Founded in 1943, New York Fashion Week (NYFW) has long been a cornerstone of the global fashion calendar. For decades, it was the go-to event for emerging and established designers, celebrities, and industry insiders. The event was once synonymous with exclusivity, with shows held in the iconic Bryant Park, where the red-velvet-roped Midtown clubhouse was the most in-demand spot in the city. Designers like Anna Wintour, who later became the editor-in-chief of Vogue, and fashion icons like Karl Lagerfeld were once regulars.

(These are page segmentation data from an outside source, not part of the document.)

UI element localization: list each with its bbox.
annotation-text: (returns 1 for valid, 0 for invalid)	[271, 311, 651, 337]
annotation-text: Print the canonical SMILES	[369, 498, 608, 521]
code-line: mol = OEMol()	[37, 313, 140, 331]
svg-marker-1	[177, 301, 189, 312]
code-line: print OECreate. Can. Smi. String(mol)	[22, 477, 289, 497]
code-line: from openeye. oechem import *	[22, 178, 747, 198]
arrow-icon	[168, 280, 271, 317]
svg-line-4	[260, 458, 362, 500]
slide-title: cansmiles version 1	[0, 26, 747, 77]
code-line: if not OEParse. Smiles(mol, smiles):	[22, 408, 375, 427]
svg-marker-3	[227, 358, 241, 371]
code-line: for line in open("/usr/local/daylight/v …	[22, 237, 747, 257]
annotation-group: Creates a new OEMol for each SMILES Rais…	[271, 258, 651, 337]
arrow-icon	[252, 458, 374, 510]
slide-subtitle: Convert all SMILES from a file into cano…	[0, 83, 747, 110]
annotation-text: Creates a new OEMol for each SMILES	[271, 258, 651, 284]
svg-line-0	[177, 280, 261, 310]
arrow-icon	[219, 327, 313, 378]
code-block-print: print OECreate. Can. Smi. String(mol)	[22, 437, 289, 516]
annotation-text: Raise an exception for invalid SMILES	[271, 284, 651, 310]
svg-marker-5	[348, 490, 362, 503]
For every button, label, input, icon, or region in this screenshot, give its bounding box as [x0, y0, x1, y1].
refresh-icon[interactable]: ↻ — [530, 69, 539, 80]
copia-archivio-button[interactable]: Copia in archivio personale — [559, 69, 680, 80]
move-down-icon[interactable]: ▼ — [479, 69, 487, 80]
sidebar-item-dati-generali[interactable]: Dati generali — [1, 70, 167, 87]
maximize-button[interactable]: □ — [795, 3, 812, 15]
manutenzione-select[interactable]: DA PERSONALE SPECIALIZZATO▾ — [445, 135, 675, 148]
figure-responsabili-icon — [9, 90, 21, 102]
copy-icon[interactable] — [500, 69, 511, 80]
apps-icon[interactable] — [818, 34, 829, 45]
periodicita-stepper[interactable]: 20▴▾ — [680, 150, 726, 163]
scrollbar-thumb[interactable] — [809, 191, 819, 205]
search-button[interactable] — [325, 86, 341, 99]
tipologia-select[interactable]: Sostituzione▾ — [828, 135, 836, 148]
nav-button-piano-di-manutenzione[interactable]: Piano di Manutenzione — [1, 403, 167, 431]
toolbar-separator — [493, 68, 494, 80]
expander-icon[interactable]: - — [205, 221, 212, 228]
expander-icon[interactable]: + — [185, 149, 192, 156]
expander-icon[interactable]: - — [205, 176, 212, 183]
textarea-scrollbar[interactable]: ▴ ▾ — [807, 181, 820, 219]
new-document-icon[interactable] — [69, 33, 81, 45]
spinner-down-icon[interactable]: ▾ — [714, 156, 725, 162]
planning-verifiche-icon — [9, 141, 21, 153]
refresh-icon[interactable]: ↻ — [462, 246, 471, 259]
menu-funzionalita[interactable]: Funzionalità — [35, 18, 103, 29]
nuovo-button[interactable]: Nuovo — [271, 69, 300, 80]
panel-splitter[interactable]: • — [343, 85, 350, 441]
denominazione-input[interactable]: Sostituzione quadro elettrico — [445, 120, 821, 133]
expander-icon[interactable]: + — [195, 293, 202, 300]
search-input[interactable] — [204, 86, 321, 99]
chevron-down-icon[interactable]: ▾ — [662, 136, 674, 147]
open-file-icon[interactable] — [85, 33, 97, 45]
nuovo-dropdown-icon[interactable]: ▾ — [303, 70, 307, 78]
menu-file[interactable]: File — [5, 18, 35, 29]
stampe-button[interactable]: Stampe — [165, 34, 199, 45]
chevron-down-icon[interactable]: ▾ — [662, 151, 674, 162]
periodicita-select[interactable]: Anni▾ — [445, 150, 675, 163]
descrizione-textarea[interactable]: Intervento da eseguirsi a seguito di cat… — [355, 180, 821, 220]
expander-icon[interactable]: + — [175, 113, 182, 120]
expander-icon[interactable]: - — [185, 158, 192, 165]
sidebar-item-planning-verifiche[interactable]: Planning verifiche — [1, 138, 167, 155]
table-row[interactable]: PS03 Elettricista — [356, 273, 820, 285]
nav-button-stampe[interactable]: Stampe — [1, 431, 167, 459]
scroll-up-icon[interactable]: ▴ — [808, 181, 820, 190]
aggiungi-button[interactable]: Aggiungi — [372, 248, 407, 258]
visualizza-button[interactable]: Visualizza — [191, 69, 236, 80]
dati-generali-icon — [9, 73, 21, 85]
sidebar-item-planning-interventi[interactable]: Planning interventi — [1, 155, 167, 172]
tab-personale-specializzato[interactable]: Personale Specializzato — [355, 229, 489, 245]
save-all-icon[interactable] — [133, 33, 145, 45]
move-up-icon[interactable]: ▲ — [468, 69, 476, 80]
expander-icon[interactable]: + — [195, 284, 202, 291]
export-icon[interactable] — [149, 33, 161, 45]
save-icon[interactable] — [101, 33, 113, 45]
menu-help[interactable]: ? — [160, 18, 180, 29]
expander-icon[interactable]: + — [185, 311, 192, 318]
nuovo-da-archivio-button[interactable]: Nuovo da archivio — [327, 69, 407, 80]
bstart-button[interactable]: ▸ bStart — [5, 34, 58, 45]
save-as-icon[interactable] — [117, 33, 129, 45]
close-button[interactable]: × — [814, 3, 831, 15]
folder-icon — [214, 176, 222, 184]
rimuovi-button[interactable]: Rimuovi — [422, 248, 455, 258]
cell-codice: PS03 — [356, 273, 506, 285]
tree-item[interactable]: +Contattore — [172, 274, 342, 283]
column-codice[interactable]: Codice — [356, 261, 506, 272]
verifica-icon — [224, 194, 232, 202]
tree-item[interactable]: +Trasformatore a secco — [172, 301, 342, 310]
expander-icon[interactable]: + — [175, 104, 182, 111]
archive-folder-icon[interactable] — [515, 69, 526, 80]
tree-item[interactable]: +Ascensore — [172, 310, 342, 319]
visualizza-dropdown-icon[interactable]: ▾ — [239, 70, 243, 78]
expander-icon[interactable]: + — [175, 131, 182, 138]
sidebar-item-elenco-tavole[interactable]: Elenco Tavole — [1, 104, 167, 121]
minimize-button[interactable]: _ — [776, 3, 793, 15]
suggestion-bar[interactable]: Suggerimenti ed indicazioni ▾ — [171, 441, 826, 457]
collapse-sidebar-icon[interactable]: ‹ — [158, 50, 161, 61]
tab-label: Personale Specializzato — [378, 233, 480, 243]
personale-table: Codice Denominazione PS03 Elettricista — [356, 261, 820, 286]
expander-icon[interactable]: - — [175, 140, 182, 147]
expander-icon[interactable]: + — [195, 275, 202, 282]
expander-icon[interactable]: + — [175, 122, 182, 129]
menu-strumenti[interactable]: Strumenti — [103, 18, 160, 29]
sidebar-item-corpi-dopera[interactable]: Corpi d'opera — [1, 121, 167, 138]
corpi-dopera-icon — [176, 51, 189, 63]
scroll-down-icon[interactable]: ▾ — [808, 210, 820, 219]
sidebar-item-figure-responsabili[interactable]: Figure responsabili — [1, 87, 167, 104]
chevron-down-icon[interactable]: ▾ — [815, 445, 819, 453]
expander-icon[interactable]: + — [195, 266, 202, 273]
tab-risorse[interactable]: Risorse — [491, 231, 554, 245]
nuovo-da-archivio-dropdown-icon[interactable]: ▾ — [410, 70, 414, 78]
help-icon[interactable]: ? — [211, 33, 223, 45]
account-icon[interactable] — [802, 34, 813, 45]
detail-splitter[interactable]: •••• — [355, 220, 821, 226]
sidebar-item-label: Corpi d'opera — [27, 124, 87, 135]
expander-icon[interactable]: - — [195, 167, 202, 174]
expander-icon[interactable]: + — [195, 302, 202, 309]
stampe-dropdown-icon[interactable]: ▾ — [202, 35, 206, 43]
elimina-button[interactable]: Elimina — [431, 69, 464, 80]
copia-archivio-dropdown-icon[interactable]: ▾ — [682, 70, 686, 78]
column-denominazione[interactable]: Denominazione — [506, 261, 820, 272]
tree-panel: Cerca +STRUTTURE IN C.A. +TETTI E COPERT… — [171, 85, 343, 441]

However, the landscape has changed drastically. The decline began around the turn of the century when IMG took over from the Council of Fashion Designers of America (CFDA), significantly increasing the cost of participation and diluting the event’s exclusivity. The Great Recession further exacerbated the situation, leading to a rise in digital marketing and influencer campaigns over traditional runway shows. With the cost of hosting a show now reaching six figures—$38,000 to $58,000 for a venue, $20,000 for lighting, $15,000 for sound, and $40,000 for a model roster—many designers are opting for cheaper alternatives, such as social media campaigns.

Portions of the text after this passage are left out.